[RFC] sysfs: defer instantiation of default attrs

From: Edward Cree
Date: Sat Feb 20 2016 - 05:42:44 EST


Ok, here's a rather ugly proof-of-concept patch. I've gone through some
contortions to avoid double-locking the kernfs_mutex; I should really
try to think of a better approach.
However, (within /sys/class/net) it only seems to do anything for the
queue kobjects, not the netdevice or statistics; those appear to be done
by a different method (attribute groups rather than default attributes).
It should be possible to do something similar for attribute groups, but I
will need to spend some more time thinking about it.

Testing this in a VM, and with udevd disabled (being too lazy to do it
properly), created 1024 bridges. On ls'ing
/sys/class/net/bridge*/queues/*/, saw free memory drop by 64kB,
suggesting that much had been saved by deferral. It's not very much,
hopefully deferring attribute groups will do better.
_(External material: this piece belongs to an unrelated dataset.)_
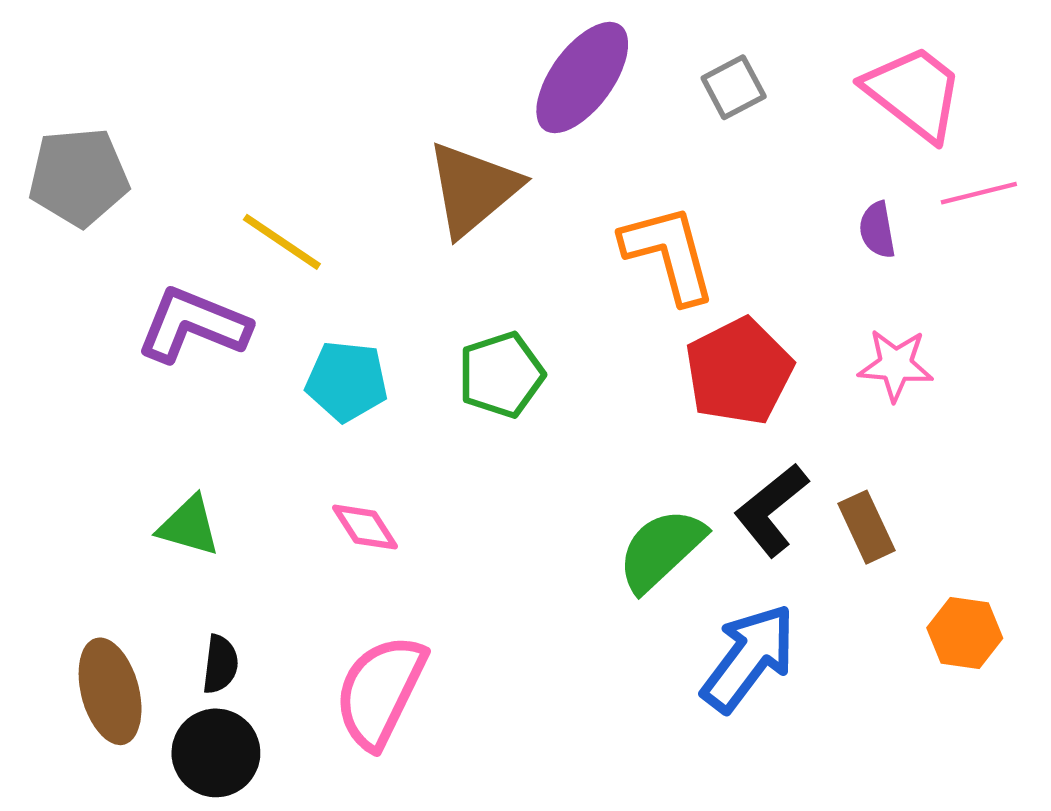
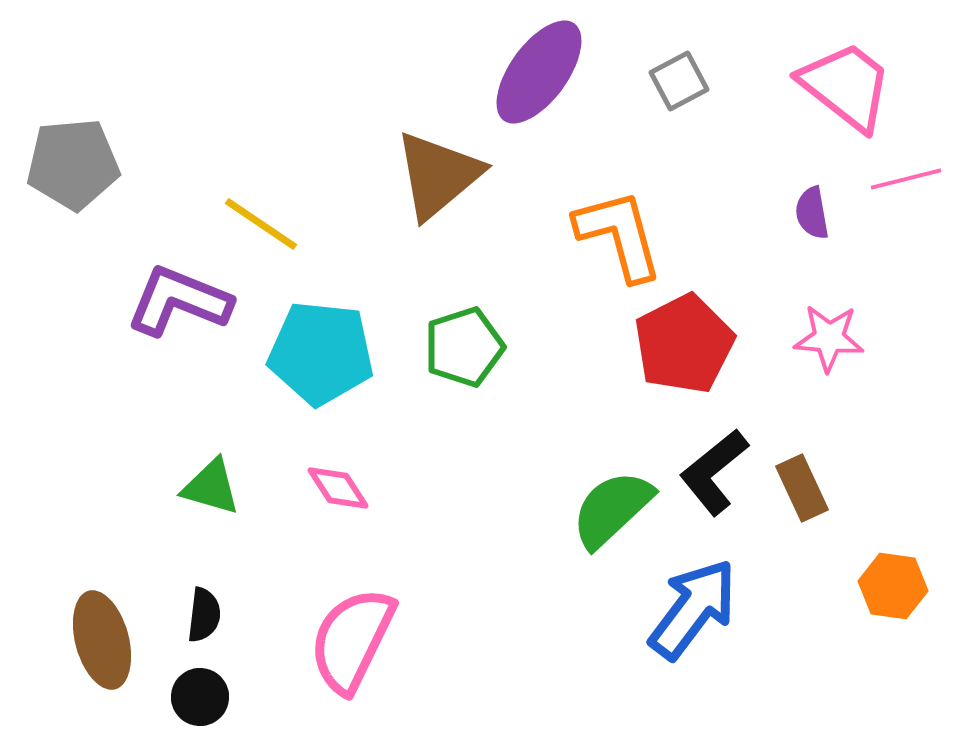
cyan pentagon: (347, 381) -> (321, 353), size x1.4
green triangle: (189, 526) -> (211, 487), moved
black circle: (216, 753) -> (200, 697), size x0.7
Changes behaviour if someone tries to add a node that clashes with one of
the default attrs. Previously the add would fail with EEXIST, now it
succeeds while later the deferred populate will fail to add the default
attr node, pr_warn(), and carry on (no point passing the EEXIST back to
the caller, as there's nothing they can do about it).
I've gone with that as it's simple and it doesn't seem likely to matter -
name collisions should be found promptly either way - but if it's a
problem I could change it.

Signed-off-by: Edward Cree <ec429@xxxxxxxxxx>
---
fs/kernfs/dir.c | 100 +++++++++++++++++++++++++++++---------------
fs/kernfs/file.c | 53 ++++++++++++++---------
fs/kernfs/kernfs-internal.h | 2 +
fs/sysfs/dir.c | 9 ++++
fs/sysfs/file.c | 32 ++++++++++----
fs/sysfs/mount.c | 2 +
fs/sysfs/sysfs.h | 1 +
include/linux/kernfs.h | 11 +++++
include/linux/kobject.h | 2 +
include/linux/sysfs.h | 12 +++++-
lib/kobject.c | 48 ++++++++++++++-------
11 files changed, 194 insertions(+), 78 deletions(-)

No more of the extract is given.